On March 16, 2022, a masked intruder forced Yuchen Shi to transfer $3 million in cryptocurrency from her San Francisco home, marking the city's first major wrench attack. The case, involving physical coercion rather than hacking, led to an international pursuit and the arrest of her former assistant, Tianze Zhang, in Taiwan. Zhang denies the charges and awaits trial.
In the late afternoon of March 16, 2022, Yuchen “Cassandra” Shi was at her Bernal Heights residence when an intruder, clad in a balaclava, ski goggles, and blue surgical gloves, entered wielding a knife. He bound Shi to a chair using duct tape and zip ties, then communicated demands via an iPad, insisting she access her crypto wallets. Terrified, Shi complied, transferring $3 million in digital assets before the assailant seized her cellphone and fled.
San Francisco Police Department officers arrived that evening, initially treating it as a burglary. The probe quickly expanded, involving the burglary and crime scene investigation units, federal liaisons, a private investigator, crypto experts, the FBI, Taiwanese officials, and Interpol. This incident highlighted wrench attacks, where violence compels victims to surrender crypto keys, a trend seen in dozens of global cases recently. A similar $11 million theft occurred in San Francisco's Mission district in November 2024.
Shi, linked to crypto venture firm D1 Ventures, identified Zhang, her ex-personal assistant hired in 2021 and dismissed a month earlier, from neighbor footage and shared the suspect's image with him. Cellphone records placed Zhang's device near her home on the invasion day and prior. Blockchain analysis by Arkham Exchange and CipherBlade traced funds to Zhang's wallet, enabling a court order to freeze assets at Binance.
An arrest warrant issued March 23 revealed Zhang had flown to Taiwan the next day. Taiwanese police detained him May 30 amid unrelated theft probes, finding him with USB-stored funds as he attempted to escape by boat. Repatriated June 1, Zhang faces charges including aggravated kidnapping and assault, potentially life imprisonment if convicted.

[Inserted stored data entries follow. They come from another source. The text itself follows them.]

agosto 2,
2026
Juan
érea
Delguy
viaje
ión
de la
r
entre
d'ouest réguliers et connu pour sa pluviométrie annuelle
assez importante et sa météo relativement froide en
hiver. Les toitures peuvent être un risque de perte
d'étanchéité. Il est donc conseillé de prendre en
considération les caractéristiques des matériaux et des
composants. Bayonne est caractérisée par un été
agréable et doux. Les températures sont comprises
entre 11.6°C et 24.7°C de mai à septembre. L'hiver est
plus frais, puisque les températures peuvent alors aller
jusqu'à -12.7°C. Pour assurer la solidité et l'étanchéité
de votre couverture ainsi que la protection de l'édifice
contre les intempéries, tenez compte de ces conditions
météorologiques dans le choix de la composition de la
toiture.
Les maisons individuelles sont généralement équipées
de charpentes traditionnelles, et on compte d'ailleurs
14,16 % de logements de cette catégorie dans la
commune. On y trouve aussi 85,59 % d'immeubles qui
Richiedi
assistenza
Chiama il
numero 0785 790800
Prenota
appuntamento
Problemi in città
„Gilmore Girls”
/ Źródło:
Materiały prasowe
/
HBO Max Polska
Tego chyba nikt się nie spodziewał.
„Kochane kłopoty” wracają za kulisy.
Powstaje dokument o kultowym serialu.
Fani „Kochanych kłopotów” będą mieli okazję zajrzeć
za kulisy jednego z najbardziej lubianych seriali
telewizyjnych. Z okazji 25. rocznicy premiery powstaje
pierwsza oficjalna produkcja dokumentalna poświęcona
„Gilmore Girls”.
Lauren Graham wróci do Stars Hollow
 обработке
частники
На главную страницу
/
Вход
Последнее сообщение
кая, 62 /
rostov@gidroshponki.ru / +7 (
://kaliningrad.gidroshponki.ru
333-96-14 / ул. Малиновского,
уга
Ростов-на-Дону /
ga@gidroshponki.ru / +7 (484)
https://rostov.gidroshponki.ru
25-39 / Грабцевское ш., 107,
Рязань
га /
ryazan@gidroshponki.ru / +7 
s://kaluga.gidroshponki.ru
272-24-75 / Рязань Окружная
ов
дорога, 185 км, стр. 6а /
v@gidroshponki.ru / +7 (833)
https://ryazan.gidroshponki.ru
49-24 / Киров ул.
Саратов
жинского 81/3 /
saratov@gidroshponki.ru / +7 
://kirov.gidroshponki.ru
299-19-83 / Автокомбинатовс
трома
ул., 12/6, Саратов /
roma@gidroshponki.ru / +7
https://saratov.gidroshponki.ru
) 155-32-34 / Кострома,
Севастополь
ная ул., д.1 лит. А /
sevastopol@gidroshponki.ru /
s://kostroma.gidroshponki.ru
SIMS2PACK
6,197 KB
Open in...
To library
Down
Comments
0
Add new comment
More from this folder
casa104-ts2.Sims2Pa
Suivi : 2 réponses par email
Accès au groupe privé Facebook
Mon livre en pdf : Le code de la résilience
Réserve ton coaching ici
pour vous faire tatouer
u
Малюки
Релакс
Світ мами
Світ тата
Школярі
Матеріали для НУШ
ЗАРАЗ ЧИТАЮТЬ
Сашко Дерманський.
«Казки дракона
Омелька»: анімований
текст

Zhang's attorney, David Cohen, contests the narrative, alleging inconsistencies like mismatched timestamps on footage and unproven fund transfers. He portrays Shi as a former romantic partner fabricating claims. The case, stalled since 2022, saw Zhang released last month on family collateral pending trial; prosecutors cite ongoing preparations for a preliminary hearing.